▸ **Problem details**: Print the line containing "Pope Leak Detector (151, 807)" and all lines after it to the end of the records below, exactly as written. No pictures.
==== Data shown ====
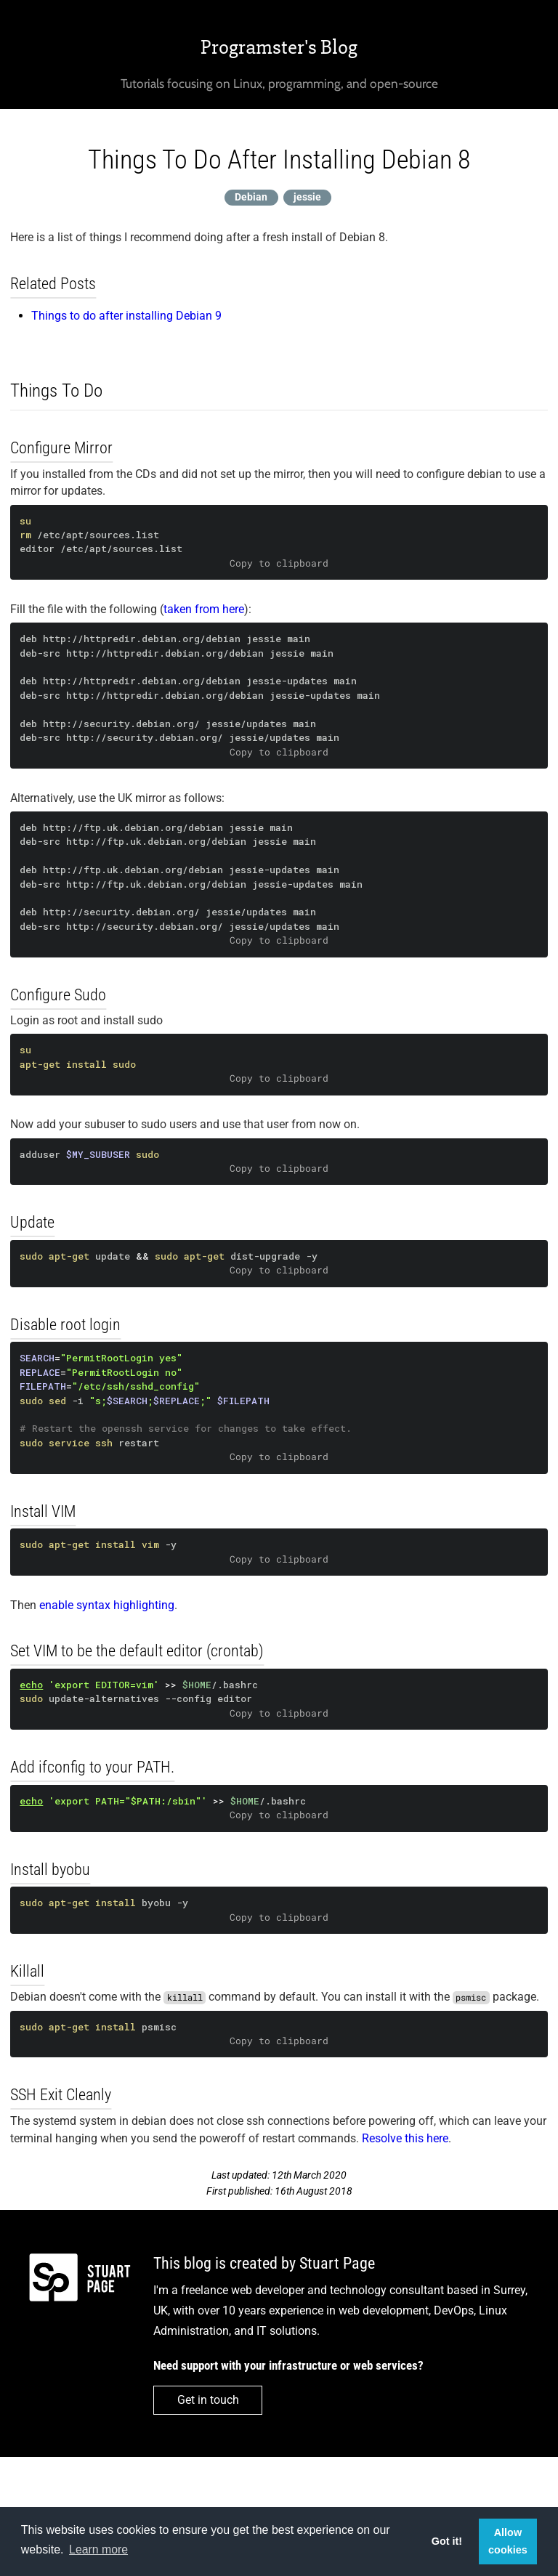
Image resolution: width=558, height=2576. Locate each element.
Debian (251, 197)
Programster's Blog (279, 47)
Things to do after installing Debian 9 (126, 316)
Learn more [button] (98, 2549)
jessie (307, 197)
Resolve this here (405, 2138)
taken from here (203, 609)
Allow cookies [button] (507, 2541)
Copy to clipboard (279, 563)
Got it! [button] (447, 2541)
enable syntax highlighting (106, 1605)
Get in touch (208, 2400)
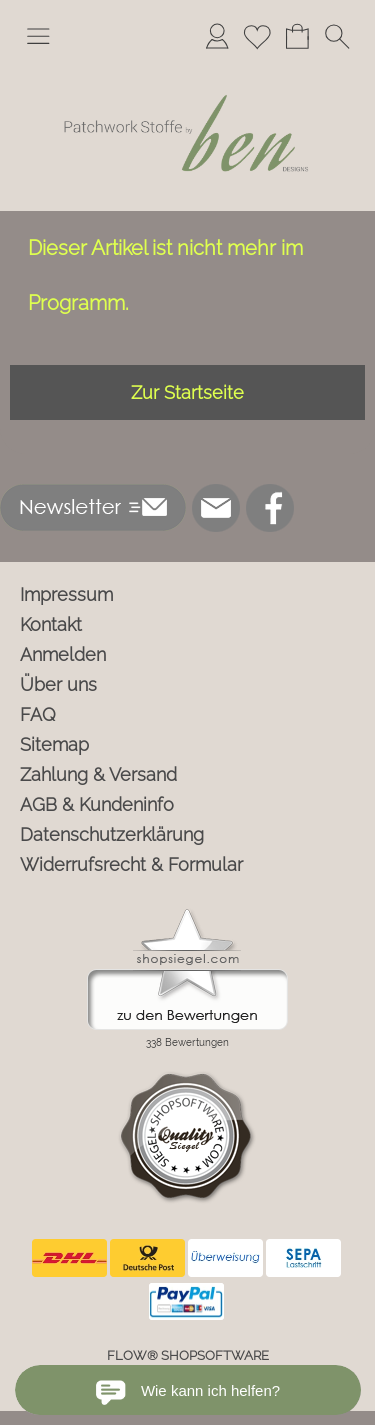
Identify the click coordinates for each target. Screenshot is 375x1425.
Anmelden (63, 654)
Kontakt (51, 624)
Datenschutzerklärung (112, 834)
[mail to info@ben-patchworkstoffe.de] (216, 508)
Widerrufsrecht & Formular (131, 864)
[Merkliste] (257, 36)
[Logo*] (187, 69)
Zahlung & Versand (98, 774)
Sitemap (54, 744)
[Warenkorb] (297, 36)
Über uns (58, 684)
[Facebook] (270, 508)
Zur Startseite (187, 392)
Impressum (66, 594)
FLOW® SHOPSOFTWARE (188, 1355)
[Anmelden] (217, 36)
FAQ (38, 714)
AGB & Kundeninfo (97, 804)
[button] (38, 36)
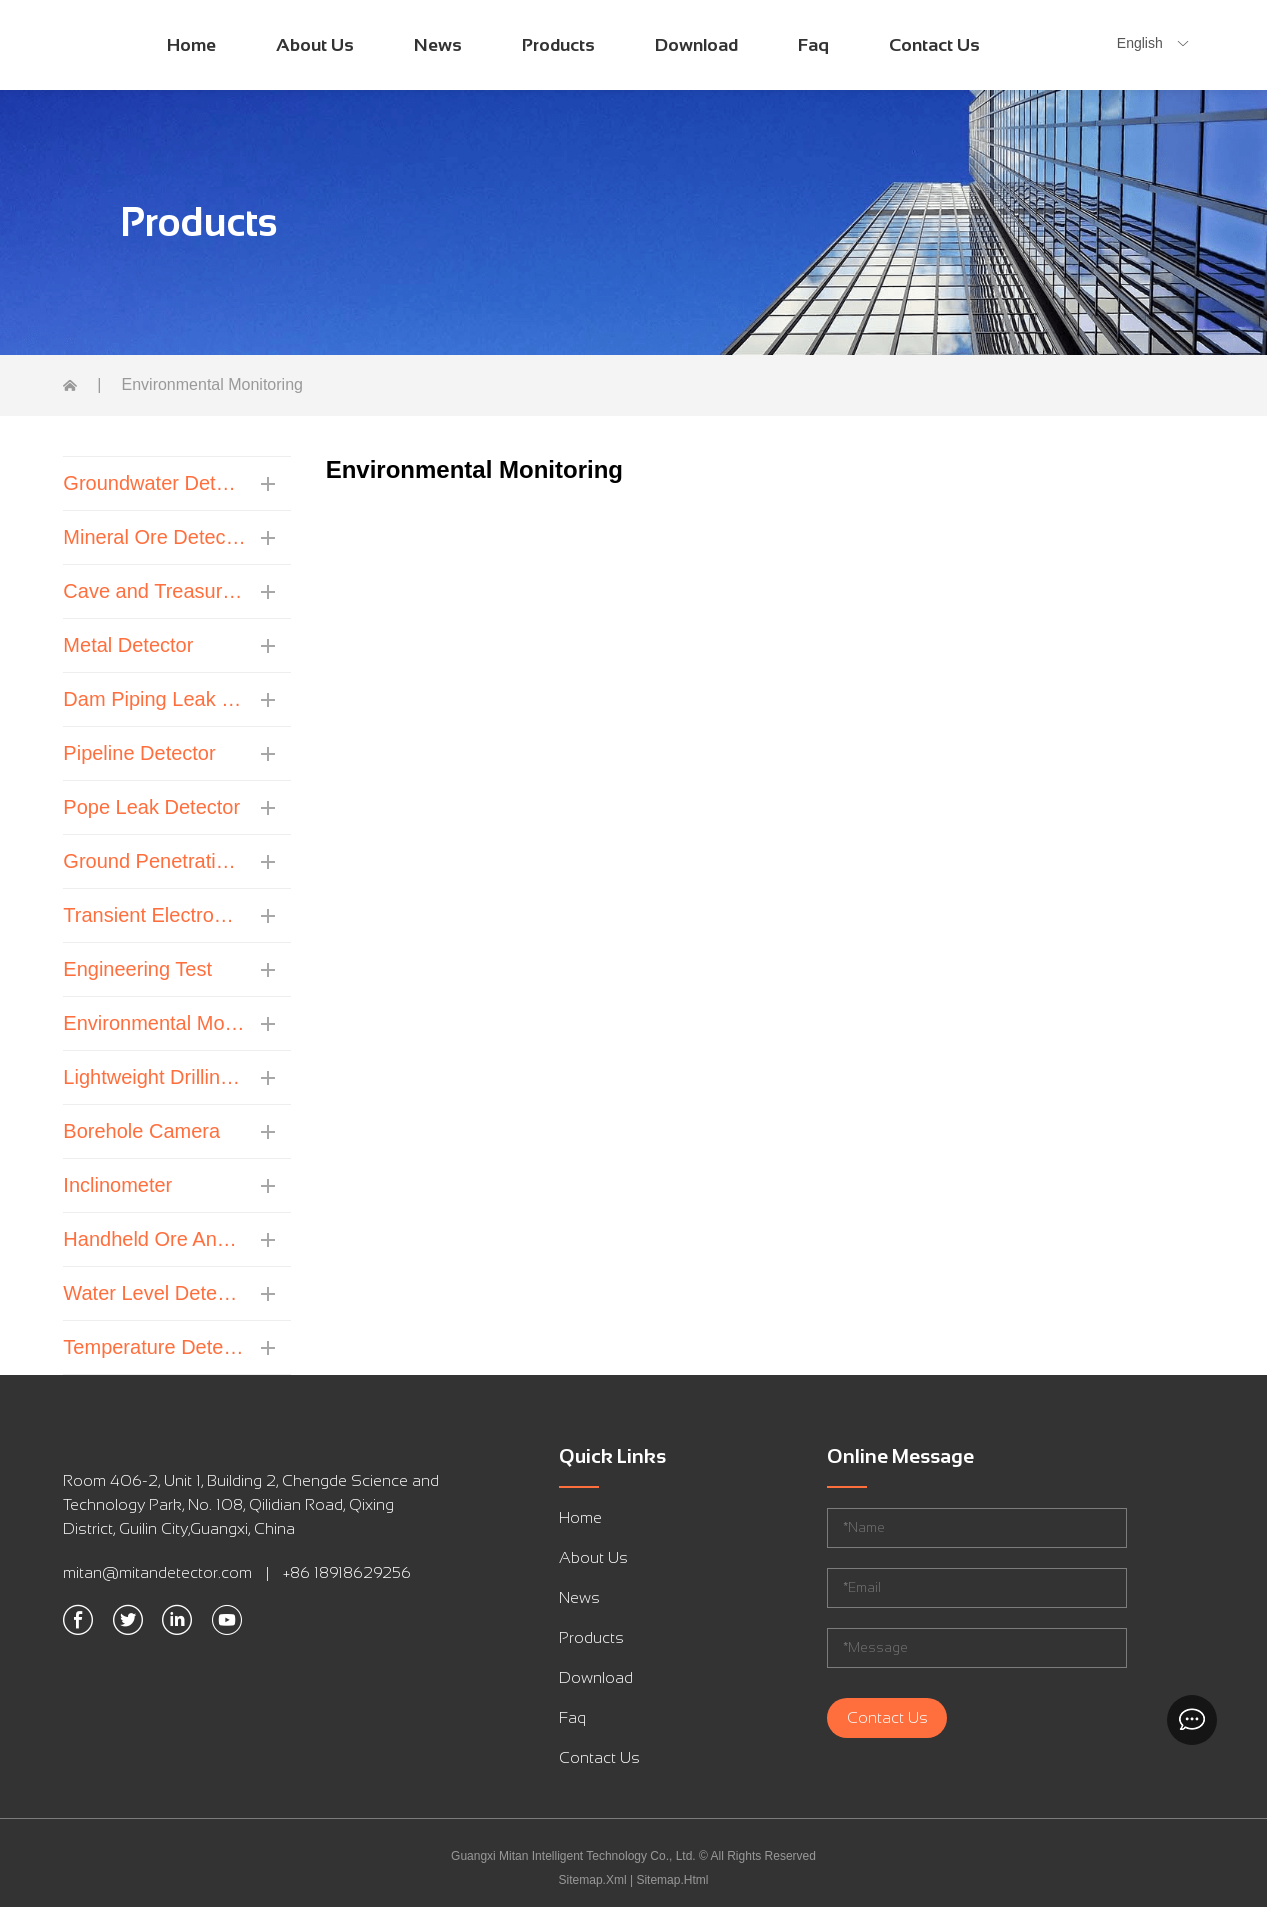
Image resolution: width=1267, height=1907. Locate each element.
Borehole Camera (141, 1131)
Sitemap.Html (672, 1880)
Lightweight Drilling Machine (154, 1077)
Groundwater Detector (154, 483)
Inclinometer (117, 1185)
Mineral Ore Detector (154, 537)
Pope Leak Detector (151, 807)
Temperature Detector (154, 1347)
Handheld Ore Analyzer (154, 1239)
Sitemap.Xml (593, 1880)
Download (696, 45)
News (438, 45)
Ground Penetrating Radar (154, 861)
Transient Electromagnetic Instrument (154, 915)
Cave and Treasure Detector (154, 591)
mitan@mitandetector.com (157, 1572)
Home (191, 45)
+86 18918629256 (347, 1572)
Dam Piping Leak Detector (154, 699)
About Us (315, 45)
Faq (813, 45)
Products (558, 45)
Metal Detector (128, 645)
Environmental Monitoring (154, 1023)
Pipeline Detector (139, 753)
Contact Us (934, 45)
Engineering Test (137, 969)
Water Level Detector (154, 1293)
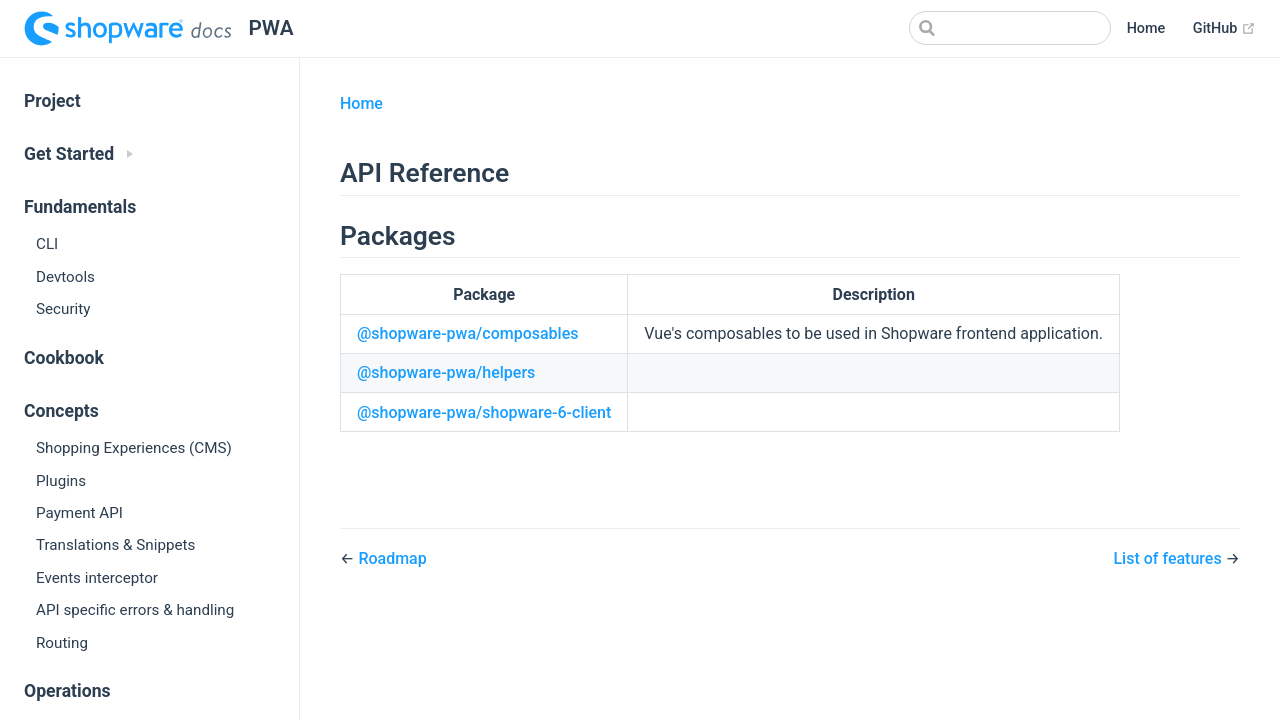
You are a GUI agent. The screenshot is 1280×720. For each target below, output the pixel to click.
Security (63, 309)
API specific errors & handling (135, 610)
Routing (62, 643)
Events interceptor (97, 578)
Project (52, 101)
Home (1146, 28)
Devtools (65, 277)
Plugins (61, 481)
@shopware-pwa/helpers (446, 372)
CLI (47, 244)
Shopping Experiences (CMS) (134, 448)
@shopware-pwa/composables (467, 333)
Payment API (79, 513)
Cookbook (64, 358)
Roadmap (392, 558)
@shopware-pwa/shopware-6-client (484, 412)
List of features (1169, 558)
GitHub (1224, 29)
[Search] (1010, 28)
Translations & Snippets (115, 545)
====
▸ **Response to this exercise**:
Pope Leak Detector (151, 807)
Temperature Detector (154, 1347)
Handheld Ore Analyzer (154, 1239)
Sitemap.Xml (593, 1880)
Download (696, 45)
News (438, 45)
Ground Penetrating Radar (154, 861)
Transient Electromagnetic Instrument (154, 915)
Cave and Treasure Detector (154, 591)
mitan@mitandetector.com (157, 1572)
Home (191, 45)
+86 18918629256 (347, 1572)
Dam Piping Leak Detector (154, 699)
About Us (315, 45)
Faq (813, 45)
Products (558, 45)
Metal Detector (128, 645)
Environmental Monitoring (154, 1023)
Pipeline Detector (139, 753)
Contact Us (934, 45)
Engineering Test (137, 969)
Water Level Detector (154, 1293)
You are a GUI agent. The screenshot is 1280×720. For each target below, output the pixel to click.
Security (63, 309)
API specific errors & handling (135, 610)
Routing (62, 643)
Events interceptor (97, 578)
Project (52, 101)
Home (1146, 28)
Devtools (65, 277)
Plugins (61, 481)
@shopware-pwa/helpers (446, 372)
CLI (47, 244)
Shopping Experiences (CMS) (134, 448)
@shopware-pwa/composables (467, 333)
Payment API (79, 513)
Cookbook (64, 358)
Roadmap (392, 558)
@shopware-pwa/shopware-6-client (484, 412)
List of features (1169, 558)
GitHub (1224, 29)
[Search] (1010, 28)
Translations & Snippets (115, 545)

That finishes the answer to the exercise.